■ PROBLEM TO SOLVE:
The required result is a copy of each line below in which "header" appears.

··· THE DATA

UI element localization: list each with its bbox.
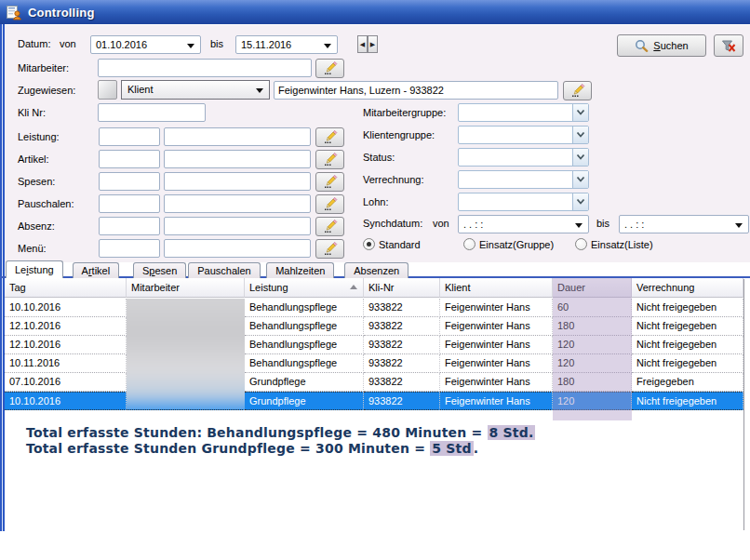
column-header-mitarbeiter[interactable]: Mitarbeiter bbox=[127, 278, 245, 298]
leistung-code-input[interactable] bbox=[99, 127, 160, 146]
artikel-edit-button[interactable] bbox=[315, 150, 344, 169]
zugewiesen-edit-button[interactable] bbox=[563, 81, 592, 100]
chevron-down-icon bbox=[572, 193, 588, 210]
absenz-text-input[interactable] bbox=[164, 217, 311, 235]
total-highlight: 5 Std bbox=[430, 441, 473, 456]
absenz-code-input[interactable] bbox=[99, 217, 160, 235]
synch-from-combo[interactable]: . . : : bbox=[458, 215, 589, 233]
table-row[interactable]: 12.10.2016Behandlungspflege933822Feigenw… bbox=[5, 336, 743, 354]
men-text-input[interactable] bbox=[164, 239, 311, 258]
pauschalen-edit-button[interactable] bbox=[315, 194, 344, 214]
clear-filter-icon bbox=[721, 39, 736, 53]
tab-strip: LeistungArtikelSpesenPauschalenMahlzeite… bbox=[5, 260, 750, 278]
pencil-icon bbox=[323, 153, 338, 167]
date-to-value: 15.11.2016 bbox=[241, 39, 291, 50]
verrechnung-combo[interactable] bbox=[458, 170, 589, 189]
lohn-label: Lohn: bbox=[363, 196, 389, 207]
sort-asc-icon bbox=[350, 285, 357, 289]
radio-einsatz-liste[interactable] bbox=[575, 238, 587, 250]
spesen-text-input[interactable] bbox=[164, 172, 311, 191]
tab-artikel[interactable]: Artikel bbox=[73, 262, 120, 278]
table-row[interactable]: 10.10.2016Grundpflege933822Feigenwinter … bbox=[5, 392, 743, 410]
synch-to-combo[interactable]: . . : : bbox=[619, 215, 749, 233]
cell-verrechnung: Nicht freigegeben bbox=[632, 299, 743, 317]
date-from-combo[interactable]: 01.10.2016 bbox=[90, 35, 201, 54]
klinr-input[interactable] bbox=[98, 103, 206, 122]
column-header-leistung[interactable]: Leistung bbox=[245, 278, 364, 298]
status-combo[interactable] bbox=[458, 148, 589, 167]
column-header-tag[interactable]: Tag bbox=[5, 278, 127, 298]
column-header-klient[interactable]: Klient bbox=[440, 278, 553, 298]
tab-spesen[interactable]: Spesen bbox=[133, 262, 186, 278]
cell-kli-nr: 933822 bbox=[364, 336, 440, 354]
pencil-icon bbox=[323, 175, 338, 189]
tab-mahlzeiten[interactable]: Mahlzeiten bbox=[266, 262, 334, 278]
cell-leistung: Grundpflege bbox=[245, 392, 364, 410]
synch-von-label: von bbox=[433, 218, 449, 229]
zugewiesen-type-combo[interactable]: Klient bbox=[121, 80, 270, 100]
cell-tag: 12.10.2016 bbox=[5, 317, 127, 336]
men-code-input[interactable] bbox=[99, 239, 160, 258]
datum-label: Datum: bbox=[18, 38, 50, 49]
date-prev-button[interactable]: ◀ bbox=[357, 35, 368, 53]
date-to-combo[interactable]: 15.11.2016 bbox=[235, 35, 338, 54]
window-icon bbox=[6, 4, 22, 20]
leistung-edit-button[interactable] bbox=[315, 127, 344, 147]
cell-kli-nr: 933822 bbox=[364, 299, 440, 317]
table-row[interactable]: 10.10.2016Behandlungspflege933822Feigenw… bbox=[5, 299, 743, 317]
cell-tag: 07.10.2016 bbox=[5, 373, 127, 392]
mitarbeiter-input[interactable] bbox=[98, 59, 312, 77]
zugewiesen-input[interactable] bbox=[274, 81, 558, 100]
klientengruppe-combo[interactable] bbox=[458, 126, 589, 144]
table-row[interactable]: 07.10.2016Grundpflege933822Feigenwinter … bbox=[5, 373, 743, 392]
men-edit-button[interactable] bbox=[315, 239, 344, 259]
absenz-label: Absenz: bbox=[18, 220, 55, 232]
cell-mitarbeiter bbox=[127, 354, 245, 373]
artikel-text-input[interactable] bbox=[164, 150, 311, 168]
tab-absenzen[interactable]: Absenzen bbox=[344, 262, 408, 278]
clear-filter-button[interactable] bbox=[714, 34, 743, 57]
date-next-button[interactable]: ▶ bbox=[368, 35, 378, 53]
mitarbeiter-edit-button[interactable] bbox=[315, 59, 344, 78]
mitarbeitergruppe-combo[interactable] bbox=[458, 103, 589, 122]
cell-dauer: 180 bbox=[553, 317, 632, 336]
cell-tag: 12.10.2016 bbox=[5, 336, 127, 354]
absenz-edit-button[interactable] bbox=[315, 217, 344, 236]
total-highlight: 8 Std. bbox=[488, 425, 536, 440]
table-row[interactable]: 12.10.2016Behandlungspflege933822Feigenw… bbox=[5, 317, 743, 336]
column-header-kli-nr[interactable]: Kli-Nr bbox=[364, 278, 440, 298]
artikel-label: Artikel: bbox=[18, 153, 49, 165]
cell-dauer: 120 bbox=[553, 354, 632, 373]
cell-verrechnung: Nicht freigegeben bbox=[632, 336, 743, 354]
suchen-button[interactable]: Suchen bbox=[617, 34, 706, 57]
cell-tag: 10.11.2016 bbox=[5, 354, 127, 373]
artikel-code-input[interactable] bbox=[99, 150, 160, 168]
leistung-text-input[interactable] bbox=[164, 127, 311, 146]
filter-panel: Datum: von 01.10.2016 bis 15.11.2016 ◀ ▶… bbox=[5, 24, 750, 262]
date-from-value: 01.10.2016 bbox=[96, 39, 147, 50]
zugewiesen-type-value: Klient bbox=[127, 84, 154, 95]
lohn-combo[interactable] bbox=[458, 193, 589, 211]
cell-mitarbeiter bbox=[127, 317, 245, 336]
cell-kli-nr: 933822 bbox=[364, 354, 440, 373]
pencil-icon bbox=[323, 61, 338, 75]
cell-klient: Feigenwinter Hans bbox=[440, 392, 553, 410]
radio-einsatz-liste-label: Einsatz(Liste) bbox=[591, 239, 653, 250]
spesen-code-input[interactable] bbox=[99, 172, 160, 191]
radio-einsatz-gruppe[interactable] bbox=[463, 238, 475, 250]
tab-leistung[interactable]: Leistung bbox=[6, 260, 63, 278]
pauschalen-code-input[interactable] bbox=[99, 194, 160, 213]
column-header-dauer[interactable]: Dauer bbox=[553, 278, 632, 298]
spesen-edit-button[interactable] bbox=[315, 172, 344, 192]
title-bar: Controlling bbox=[0, 0, 750, 24]
table-row[interactable]: 10.11.2016Behandlungspflege933822Feigenw… bbox=[5, 354, 743, 373]
column-header-verrechnung[interactable]: Verrechnung bbox=[632, 278, 743, 298]
radio-standard[interactable] bbox=[363, 238, 375, 250]
cell-dauer: 120 bbox=[553, 392, 632, 410]
tab-pauschalen[interactable]: Pauschalen bbox=[188, 262, 261, 278]
cell-klient: Feigenwinter Hans bbox=[440, 336, 553, 354]
klientengruppe-label: Klientengruppe: bbox=[363, 129, 435, 140]
pauschalen-text-input[interactable] bbox=[164, 194, 311, 213]
cell-leistung: Grundpflege bbox=[245, 373, 364, 392]
zugewiesen-toggle[interactable] bbox=[98, 80, 117, 100]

······

■ YOUR SOLUTION:
column-header-mitarbeiter[interactable]: Mitarbeiter bbox=[127, 278, 245, 298]
column-header-leistung[interactable]: Leistung bbox=[245, 278, 364, 298]
column-header-tag[interactable]: Tag bbox=[5, 278, 127, 298]
column-header-klient[interactable]: Klient bbox=[440, 278, 553, 298]
column-header-kli-nr[interactable]: Kli-Nr bbox=[364, 278, 440, 298]
column-header-dauer[interactable]: Dauer bbox=[553, 278, 632, 298]
column-header-verrechnung[interactable]: Verrechnung bbox=[632, 278, 743, 298]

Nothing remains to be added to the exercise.